The other strain tested was Bacillus velezensis DSM 15544, previously known as Bacillus subtilis C-3102 and marketed as Calsporin^®. It demonstrated a survival rate of approximately 74% during digestion [58]. The somewhat lower survival obtained in the present study may be due to differences in processing methods. Spray drying is harsher than freeze drying, and whey permeate, though an economical choice, may be less protective than organic inulin.

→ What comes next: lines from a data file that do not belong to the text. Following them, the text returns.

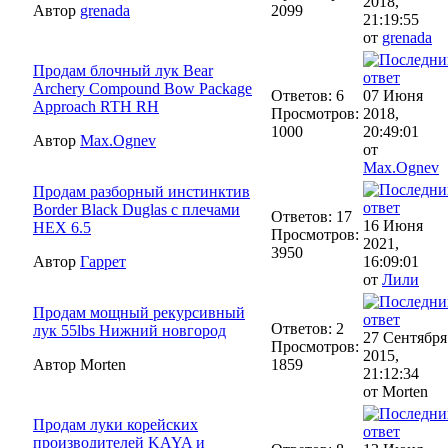
2018,
Автор
grenada
2099
21:19:55
от
grenada
Продам блочный лук Bear
Archery Compound Bow Package
Ответов: 6
07 Июня
Approach RTH RH
Просмотров:
2018,
1000
20:49:01
Автор
Max.Ognev
от
Max.Ognev
Продам разборный инстинктив
Border Black Duglas с плечами
Ответов: 17
16 Июня
HEX 6.5
Просмотров:
2021,
3950
Автор
Гаррет
16:09:01
от
Лили
Продам мощный рекурсивный
Ответов: 2
лук 55lbs Нижний новгород
27 Сентября
Просмотров:
2015,
Автор Morten
1859
21:12:34
от Morten
Продам луки корейских
производителей KAYA и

Various strategies can be used to enhance probiotic survival within the gastrointestinal tract, including tablet coating, microencapsulation, or the optimization of synbiotic effects [59]. However, it is imperative to bear in mind that these approaches must be both feasible on a large scale and economically viable for the livestock industry. Additionally, it is crucial to perform the validation of the final synbiotic product to ensure the viability of probiotic strains in the GIT in vivo, going beyond in vitro evaluations. This step is essential to confirm the effectiveness of the synbiotic formulation under real physiological conditions. Given the unique genome of this strain, which is rich in genes for the biosynthesis of antimicrobial compounds and digestibility-enhancing enzymes, we hypothesize an improvement in zootechnical performance and a reduction in pathogen infections.

4. Conclusions

This study of the use of downgraded maple syrup to produce a synbiotic containing Bacillus velezensis FZB42 for animal nutrition demonstrates that this strain utilizes this substrate efficiently as its main carbon source. Optimization using a central composite design suggested a cost-effective growth medium formulation for large-scale production, which gave promising results in a bioreactor. Spray drying with whey permeate as a protective agent yielded a stable powder that could have a synbiotic property. In a simulated gastrointestinal tract (TIM-1), B. velezensis FZB42 remained substantially viable. Overall, this study provides a proof of concept for B. velezensis FZB42 as an economically viable and commercially acceptable probiotic supplement for animal feed, offering a promising alternative to antibiotic growth promoters. These encouraging results warrant further development of the proposed product.